**Task to complete**
If a record holds a picture, drop the picture and repeat everything else word for word.

* * *

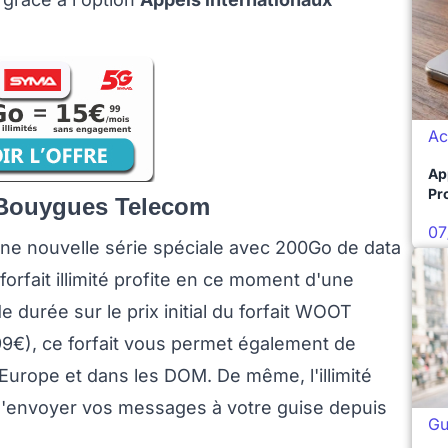
Ac
Ap
Pro
u Bouygues Telecom
07
une nouvelle série spéciale avec 200Go de data
forfait illimité profite en ce moment d'une
durée sur le prix initial du forfait WOOT
99€), ce forfait vous permet également de
Europe et dans les DOM. De même, l'illimité
 d'envoyer vos messages à votre guise depuis
Gu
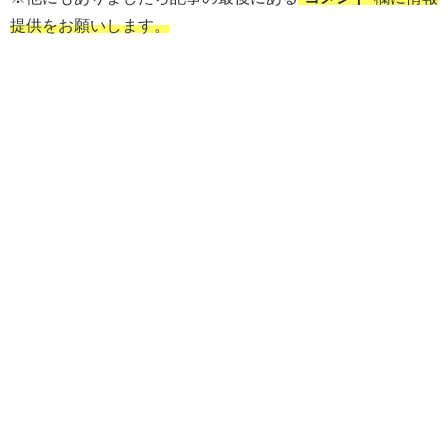
提供をお願いします。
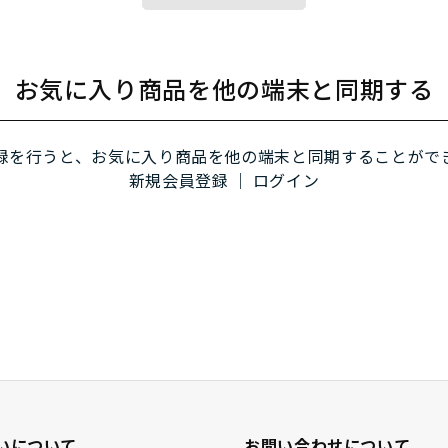
お気に入り商品を他の端末と同期する
録を行うと、お気に入り商品を他の端末と同期することがで
新規会員登録
｜
ログイン
いについて
お問い合わせについて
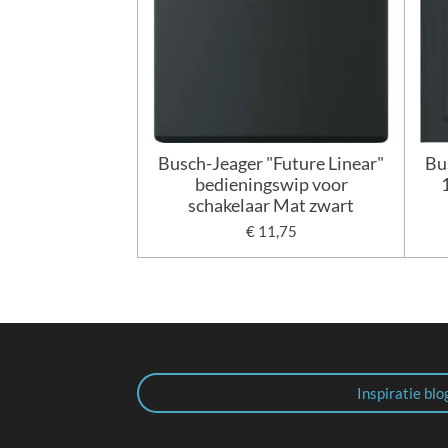
Busch-Jeager "Future Linear"
Bu
bedieningswip voor
schakelaar Mat zwart
€ 11,75
Inspiratie blo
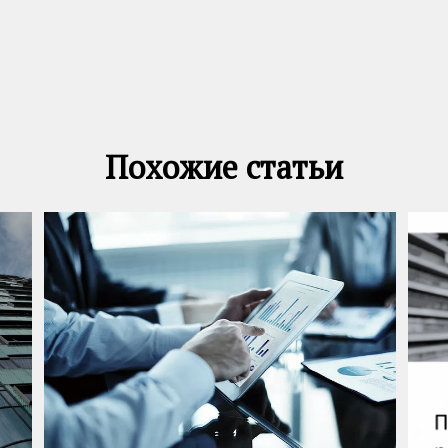
Похожие статьи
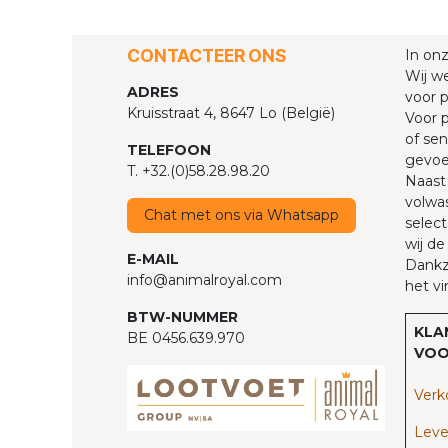
CONTACTEER ONS
In on
Wij we
ADRES
voor p
Kruisstraat 4, 8647 Lo (België)
Voor p
of sen
TELEFOON
gevoel
T. +32.(0)58.28.98.20
Naast 
volwas
Chat met ons via Whatsapp
select
wij de
E-MAIL
Dankzi
info@animalroyal.com
het vi
BTW-NUMMER
KLA
BE 0456.639.970
VOO
Verk
Leve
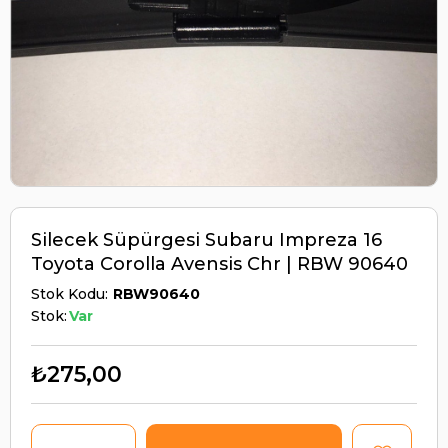
Silecek Süpürgesi Subaru Impreza 16
Toyota Corolla Avensis Chr | RBW 90640
Stok Kodu
RBW90640
Stok:
Var
₺275,00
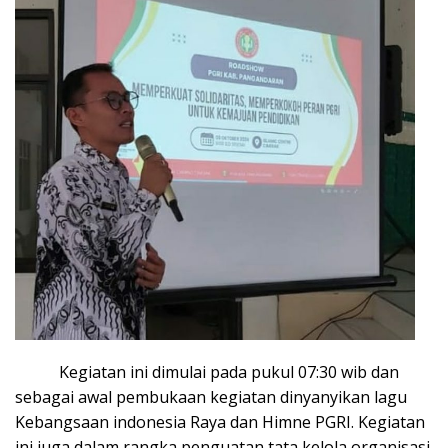
Kegiatan ini dimulai pada pukul 07:30 wib dan
sebagai awal pembukaan kegiatan dinyanyikan lagu
Kebangsaan indonesia Raya dan Himne PGRI. Kegiatan
ini juga dalam rangka penguatan tata kelola organisasi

* * *

**Answer section**
Ac
Ap
Pro
u Bouygues Telecom
07
une nouvelle série spéciale avec 200Go de data
forfait illimité profite en ce moment d'une
durée sur le prix initial du forfait WOOT
99€), ce forfait vous permet également de
Europe et dans les DOM. De même, l'illimité
 d'envoyer vos messages à votre guise depuis
Gu
提供をお願いします。
お気に入り商品を他の端末と同期する
録を行うと、お気に入り商品を他の端末と同期することがで
新規会員登録
｜
ログイン
いについて
お問い合わせについて
Busch-Jeager "Future Linear"
Bu
bedieningswip voor
schakelaar Mat zwart
€ 11,75
Inspiratie blo
Похожие статьи
CONTACTEER ONS
In on
Wij we
ADRES
voor p
Kruisstraat 4, 8647 Lo (België)
Voor p
of sen
TELEFOON
gevoel
T. +32.(0)58.28.98.20
Naast 
volwas
Chat met ons via Whatsapp
select
wij de
E-MAIL
Dankzi
info@animalroyal.com
het vi
BTW-NUMMER
KLA
BE 0456.639.970
VOO
Verk
Leve
Silecek Süpürgesi Subaru Impreza 16
Toyota Corolla Avensis Chr | RBW 90640
Stok Kodu
RBW90640
Stok:
Var
₺275,00
Kegiatan ini dimulai pada pukul 07:30 wib dan
sebagai awal pembukaan kegiatan dinyanyikan lagu
Kebangsaan indonesia Raya dan Himne PGRI. Kegiatan
ini juga dalam rangka penguatan tata kelola organisasi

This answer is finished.